Scientists decode the genomic sequence of 700,000-year-old horse

July 3, 2013, Shenzhen, China – The international team, which included researchers from University of Copenhagen, BGI and other institutes, has successfully sequenced and analyzed the short pieces of DNA preserved in bone-remnants from a horse frozen for the last 700,000 years in the permafrost of Yukon, Canada. This is the oldest genome reported so far, which is ten times as old as the ancient Denisovan genome reported in last year. The work here laid a solid foundation for researchers to further decode other extinct species and clarify biology evolution.
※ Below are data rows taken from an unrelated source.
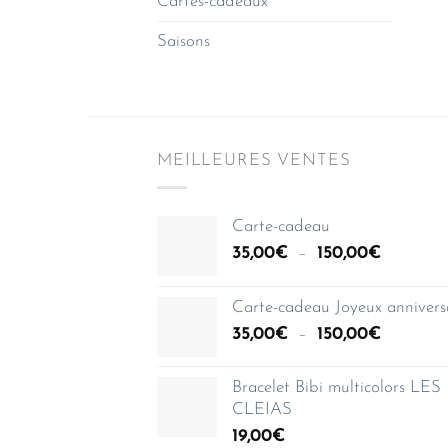
Cartes-cadeaux
Saisons
MEILLEURES VENTES
Carte-cadeau
Plage
35,00
€
–
150,00
€
de
prix :
Carte-cadeau Joyeux annivers
35,00€
Plage
35,00
€
–
150,00
€
à
de
150,00€
prix :
Bracelet Bibi multicolors LES
35,00€
CLEIAS
à
19,00
€
150,00€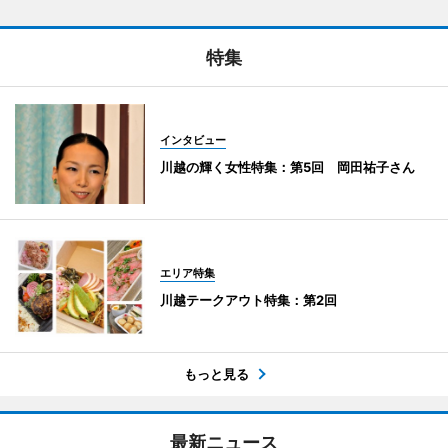
特集
インタビュー
川越の輝く女性特集：第5回 岡田祐子さん
エリア特集
川越テークアウト特集：第2回
もっと見る
最新ニュース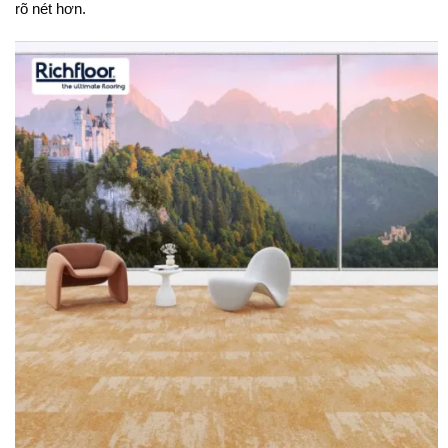
rõ nét hơn.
The Thistle Creek horse fossil, found by Dr Duane Froese from the University of Alberta in 2003, was from an interglacial organic unit associated with the Gold Run volcanic ash, about 700,000 years old–representing some of the oldest known ice in the northern hemisphere. DNA molecules can be well reserved in species fossils, not as whole chromosomes but as short pieces, while theoretical and empirical evidence suggest the age of this horse fossil approaches the upper limit of DNA survival.

After analysis, the ancient horse bone revealed secondary ion signatures typical of collagen within the bone matrix, including blood-derived peptides. This is consistent with good biomolecular preservation thus possible DNA survival. The team then conducted larger-scale destructive sampling for Illumina and Helicos sequencing to identify molecular preservation niches in the bone and experimental conditions that enabled finishing the whole genome sequence.

Compared with the genomes of a pre-domestication horse, a modern donkey, five modern domestic samples and one modern Przewalski horse, researchers found all contemporary horses, zebras and donkeys originated 4.0~4.5 million years ago– twice the conventionally accepted time to the most recent common ancestor of genus Equus. The study also shows that there were many demographic fluctuations occurred in horse populations in the past two million years, especially during the period of major climatic changes.

The study suggests that the Przewalski and domestic horse populations may diverge 38,000-72,000 years ago, and there is no cross-breeding between the two types of horses. All these findings also provide the evidence that the Przewalski does represent the last survivor of wild horses. The team also fond the evidence supporting the continuous selection of the immune system and olfaction throughout horse evolution, and dozens of genomic regions that are likely to be taken as genetic markers during the domestication.